Abraham's sojourn at Gerar, Sarah is taken by Abimelech. (1-8) Abimelech's rebuke to Abraham. (9-13) Abimelech restores Sarah. (14-18)
Verses 1-8 Crooked policy will not prosper: it brings ourselves and others into danger. God gives Abimelech notice of his danger of sin, and his danger of death for his sin. Every wilful sinner is a dead man, but Abimelech pleads ignorance. If our consciences witness, that, however we may have been cheated into a snare, we have not knowingly sinned against God, it will be our rejoicing in the day of evil. It is matter of comfort to those who are honest, that God knows their honesty, and will acknowledge it. It is a great mercy to be hindered from committing sin; of this God must have the glory. But if we have ignorantly done wrong, that will not excuse us, if we knowingly persist in it. He that does wrong, whoever he is, prince or peasant, shall certainly receive for the wrong which he has done, unless he repent, and, if possible, make restitution.
Verses 9-13 See here much to blame, even in the father of the faithful. Mark his distrust of God, his undue care about life, his intent to deceive. He also threw temptation in the way of others, caused affliction to them, exposed himself and Sarah to just rebukes, and yet attempted an excuse. These things are written for our warning, not for us to imitate. Even Abraham hath not whereof to glory. He cannot be justified by his works, but must be indebted for justification, to that righteousness which is upon all and unto all them that believe. We must not condemn all as hypocrites who fall into sin, if they do not continue in it. But let the unhumbled and impenitent take heed that they do not sin on, thinking that grace may abound. Abimelech, being warned of God, takes the warning; and being truly afraid of sin and its consequences, he rose early to pursue the directions given him.
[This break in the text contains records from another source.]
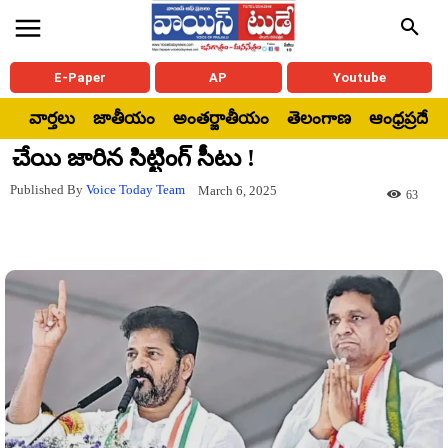
E-Paper
AP
Youtube
వార్తలు
జాతీయం
అంతర్జాతీయం
తెలంగాణ
ఆంధ్రప్రదేశ్
చేయి జారిన సిట్టింగ్ సీటు !
Published By
Voice Today Team
March 6, 2025
63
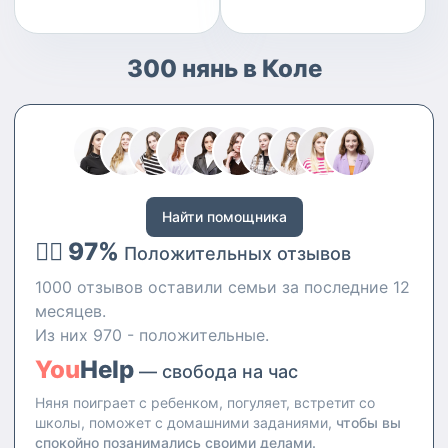
300 нянь в Коле
Найти помощника
👍🏻 97%
Положительных отзывов
1000 отзывов оставили семьи за последние 12
месяцев.
Из них 970 - положительные.
You
Help
— свобода на час
Няня поиграет с ребенком, погуляет, встретит со
школы, поможет с домашними заданиями,
чтобы вы
спокойно позанимались своими делами.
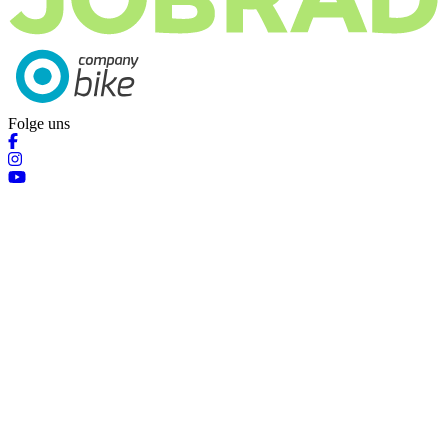
Folge uns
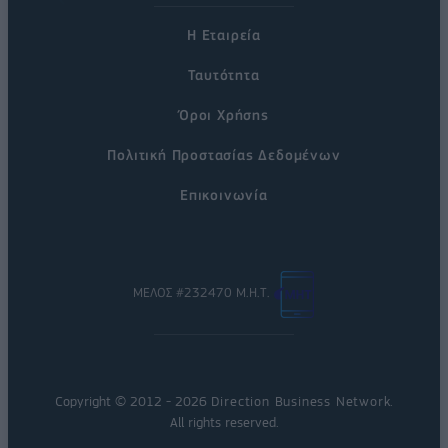
Η Εταιρεία
Ταυτότητα
Όροι Χρήσης
Πολιτική Προστασίας Δεδομένων
Επικοινωνία
ΜΕΛΟΣ #232470 Μ.Η.Τ.
Copyright © 2012 - 2026
Direction Business Network
.
All rights reserved.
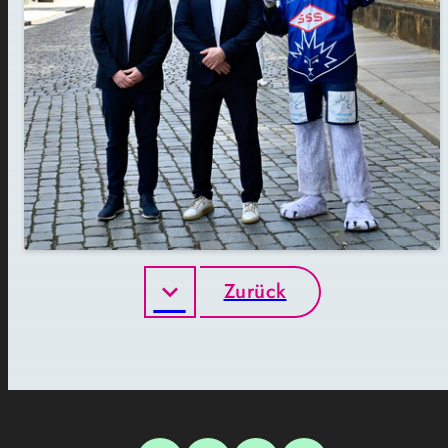
Zurück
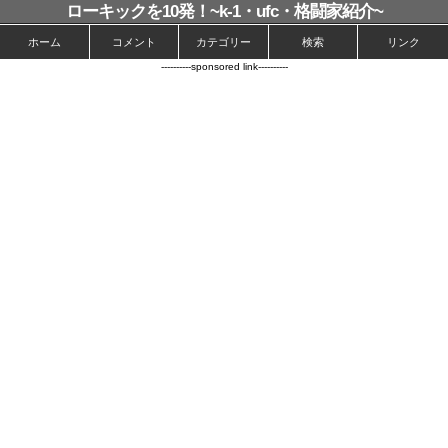
ローキックを10発！~k-1・ufc・格闘家紹介~
ホーム
コメント
カテゴリー
検索
リンク
----------sponsored link----------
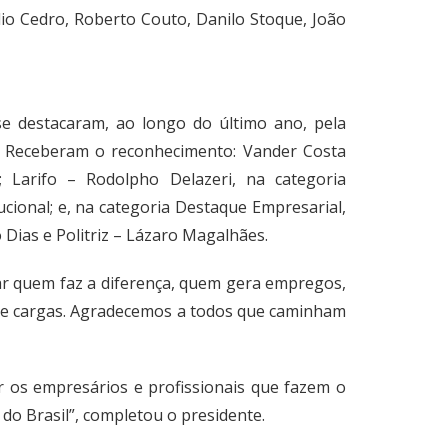
Túlio Cedro, Roberto Couto, Danilo Stoque, João
e destacaram, ao longo do último ano, pela
r. Receberam o reconhecimento: Vander Costa
 Larifo – Rodolpho Delazeri, na categoria
ucional; e, na categoria Destaque Empresarial,
 Dias e Politriz – Lázaro Magalhães.
ar quem faz a diferença, quem gera empregos,
de cargas. Agradecemos a todos que caminham
r os empresários e profissionais que fazem o
do Brasil”, completou o presidente.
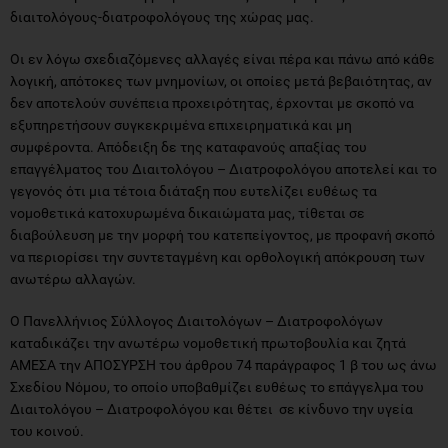
διαιτολόγους-διατροφολόγους της χώρας μας.
Οι εν λόγω σχεδιαζόμενες αλλαγές είναι πέρα και πάνω από κάθε
λογική, απότοκες των μνημονίων, οι οποίες μετά βεβαιότητας, αν
δεν αποτελούν συνέπεια προχειρότητας, έρχονται με σκοπό να
εξυπηρετήσουν συγκεκριμένα επιχειρηματικά και μη
συμφέροντα. Απόδειξη δε της καταφανούς απαξίας του
επαγγέλματος του Διαιτολόγου – Διατροφολόγου αποτελεί και το
γεγονός ότι μια τέτοια διάταξη που ευτελίζει ευθέως τα
νομοθετικά κατοχυρωμένα δικαιώματα μας, τίθεται σε
διαβούλευση με την μορφή του κατεπείγοντος, με προφανή σκοπό
να περιορίσει την συντεταγμένη και ορθολογική απόκρουση των
ανωτέρω αλλαγών.
Ο Πανελλήνιος Σύλλογος Διαιτολόγων – Διατροφολόγων
καταδικάζει την ανωτέρω νομοθετική πρωτοβουλία και ζητά
ΑΜΕΣΑ την ΑΠΟΣΥΡΣΗ του άρθρου 74 παράγραφος 1 β του ως άνω
Σχεδίου Νόμου, το οποίο υποβαθμίζει ευθέως το επάγγελμα του
Διαιτολόγου – Διατροφολόγου και θέτει σε κίνδυνο την υγεία
του κοινού.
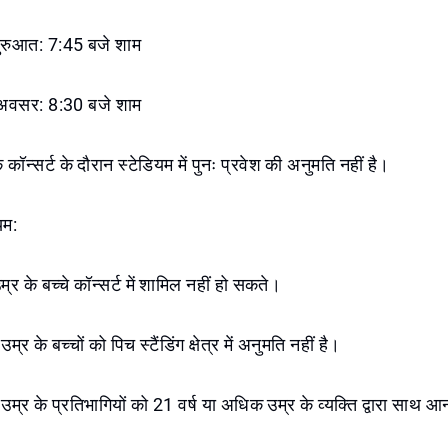
 शुरुआत: 7:45 बजे शाम
 अवसर: 8:30 बजे शाम
ि कॉन्सर्ट के दौरान स्टेडियम में पुनः प्रवेश की अनुमति नहीं है।
यम:
म्र के बच्चे कॉन्सर्ट में शामिल नहीं हो सकते।
म्र के बच्चों को पिच स्टैंडिंग क्षेत्र में अनुमति नहीं है।
 उम्र के प्रतिभागियों को 21 वर्ष या अधिक उम्र के व्यक्ति द्वारा साथ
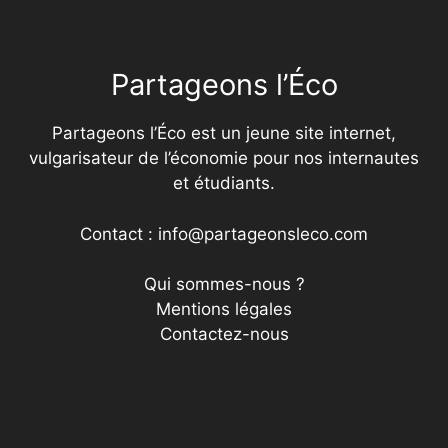
Partageons l’Éco
Partageons l’Éco est un jeune site internet,
vulgarisateur de l’économie pour nos internautes
et étudiants.
Contact : info@partageonsleco.com
Qui sommes-nous ?
Mentions légales
Contactez-nous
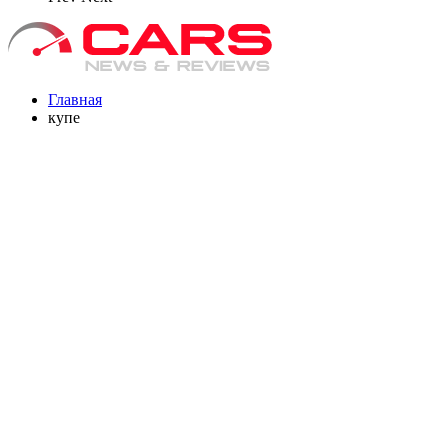
Главная
купе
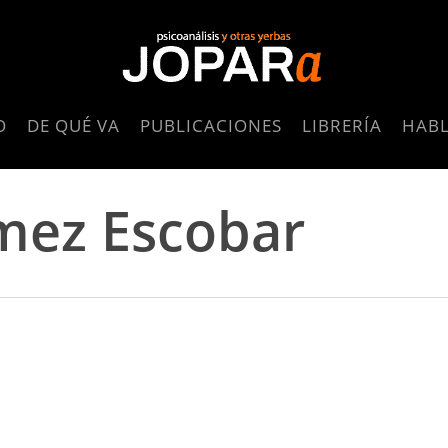
O
DE QUÉ VA
PUBLICACIONES
LIBRERÍA
HAB
mez Escobar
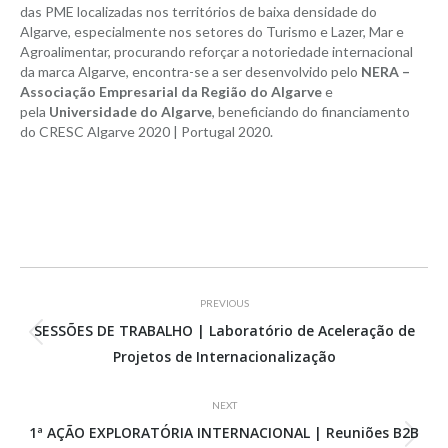
das PME localizadas nos territórios de baixa densidade do
Algarve, especialmente nos setores do Turismo e Lazer, Mar e
Agroalimentar, procurando reforçar a notoriedade internacional
da marca Algarve, encontra-se a ser desenvolvido pelo
NERA –
Associação Empresarial da Região do Algarve
e
pela
Universidade do Algarve
, beneficiando do financiamento
do CRESC Algarve 2020 | Portugal 2020.
Project
PREVIOUS
navigation
SESSÕES DE TRABALHO | Laboratório de Aceleração de
Previous
Projetos de Internacionalização
project:
NEXT
1ª AÇÃO EXPLORATÓRIA INTERNACIONAL | Reuniões B2B
Next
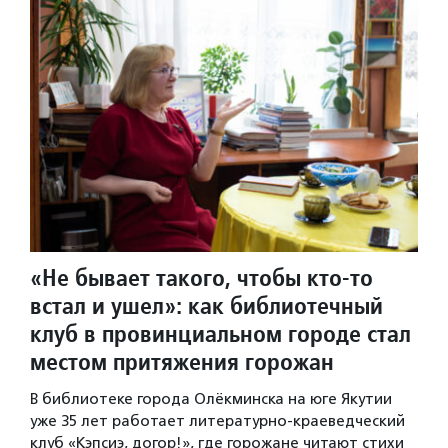
«Не бывает такого, чтобы кто-то
встал и ушел»: как библиотечный
клуб в провинциальном городе стал
местом притяжения горожан
В библиотеке города Олёкминска на юге Якутии
уже 35 лет работает литературно-краеведческий
клуб «Кэпсиэ, догор!», где горожане читают стихи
Verses 14-18 We often trouble ourselves, and even are led into temptation and sin, by groundless suspicions; and find the fear of God where we expected it not. Agreements to deceive generally end in shame and sorrow; and restraints from sin, though by suffering, should be thankfully acknowledged. Though the Lord rebuke, yet he will pardon and deliver his people, and he will give them favour in the sight of those with whom they sojourn; and overrule their infirmities, when they are humbled for them, so that they shall prove useful to themselves and others.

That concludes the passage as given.